Where, actually, does love come from? People say they love one another. What, actually, are they saying? I have strong feelings for God. Are those evidence of love?
This is one of those singularities I can't see beyond. Rational process can't figure out love, and my approach to God's love is very rational. There are good reasons for me to believe God loves me, and I stand by those reasons.
Reason, it seems, isn't quite enough. Lu talked about digging deep with the Holy Spirit's help, and the same has been happening with me. Some link through the luminiferous aether, I guess. God wants me to love him. He wants me to know I love him... and to feel it. I don't trust feeling at all. Give me facts and let me make up my own mind. It seems, from what the Holy Spirit and I were talking about last night, that this doesn't go far enough. Love at mental arm's length isn't the kind of love he wants; apparently limiting my expression that way has ramifications wider than I expected. It's just that: limiting, and God doesn't believe in limits.
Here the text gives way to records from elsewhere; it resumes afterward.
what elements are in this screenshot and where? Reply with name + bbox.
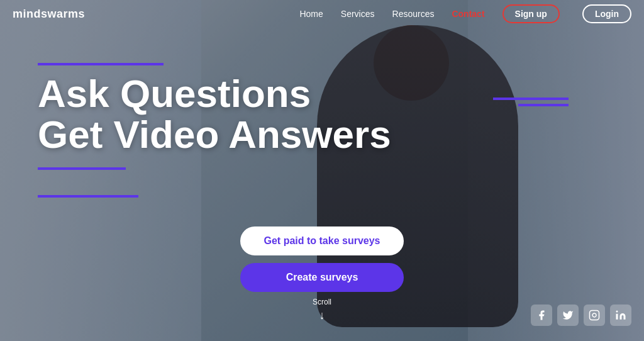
- hero-title-line1: Ask Questions: [38, 72, 311, 115]
- nav-item-contact[interactable]: Contact: [452, 8, 484, 20]
- svg-rect-0: [590, 311, 599, 320]
- hero-title-line2: Get Video Answers: [38, 113, 391, 156]
- deco-line-right-2: [518, 104, 569, 106]
- instagram-icon[interactable]: [584, 305, 605, 326]
- svg-point-2: [616, 311, 618, 313]
- deco-line-top: [38, 63, 164, 65]
- nav-link-contact[interactable]: Contact: [452, 9, 484, 19]
- deco-line-right-1: [493, 98, 569, 100]
- cta-buttons: Get paid to take surveys Create surveys: [240, 226, 404, 292]
- nav-links: Home Services Resources Contact Sign up …: [299, 4, 631, 23]
- get-paid-button[interactable]: Get paid to take surveys: [240, 226, 404, 255]
- hero-section: mindswarms Home Services Resources Conta…: [0, 0, 644, 341]
- nav-item-signup[interactable]: Sign up: [502, 4, 560, 23]
- create-surveys-button[interactable]: Create surveys: [240, 263, 404, 292]
- nav-link-resources[interactable]: Resources: [392, 9, 435, 19]
- nav-item-login[interactable]: Login: [577, 4, 631, 23]
- twitter-icon[interactable]: [557, 305, 579, 326]
- facebook-icon[interactable]: [531, 305, 552, 326]
- nav-item-services[interactable]: Services: [341, 8, 375, 20]
- deco-line-bottom-left: [38, 195, 138, 198]
- linkedin-icon[interactable]: [610, 305, 631, 326]
- brand-logo: mindswarms: [13, 8, 85, 21]
- nav-link-services[interactable]: Services: [341, 9, 375, 19]
- navbar: mindswarms Home Services Resources Conta…: [0, 0, 644, 28]
- hero-content: Ask Questions Get Video Answers: [38, 63, 391, 177]
- hero-title: Ask Questions Get Video Answers: [38, 73, 391, 155]
- social-icons: [531, 305, 631, 326]
- nav-item-home[interactable]: Home: [299, 8, 323, 20]
- scroll-indicator: Scroll ↓: [313, 298, 331, 322]
- scroll-arrow-icon: ↓: [319, 309, 325, 322]
- signup-button[interactable]: Sign up: [502, 4, 560, 23]
- deco-lines-right: [493, 98, 569, 106]
- nav-item-resources[interactable]: Resources: [392, 8, 435, 20]
- scroll-label: Scroll: [313, 298, 331, 306]
- login-button[interactable]: Login: [582, 4, 631, 23]
- deco-line-mid: [38, 167, 126, 170]
- nav-link-home[interactable]: Home: [299, 9, 323, 19]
Nor do I, really, having learned something of how the Holy Spirit works, but this is one of those big, deep, dark things lurking way down there, buried for very good reason. It's not the first of those I've had to give up, but each one is deeper than the last, and causes a greater soulquake when the Holy Shovel makes contact.
Love? Me? You must be kidding. No, he's not. I would simply panic and hit the dirt running... but for his grace, and what I've learned. Each time I've given up something like this the result has been great kindness from him, a sort of spiritual toughening-with-sensitivity that he somehow produces in me, and a new door opened.
And today? I'm irritable. I don't want His hands on this hidden part, but it is much too late. I can no longer stand the idea of being apart from God; just thinking about it hurts, and seems to hurt Him too. So I come and go in quick little flashes of obedience alternating with looking for my running shoes.
But God really is good at this kind of thing. He knows exactly what's in me, and his timing is, well, perfect. He somehow manages this running rebuild so that I can go on down the road while he rummages around in the basement, shaking things up but not apart. The Shovel of Love and the Glue of the Spirit. What a combination. Desperation leads in interesting ways.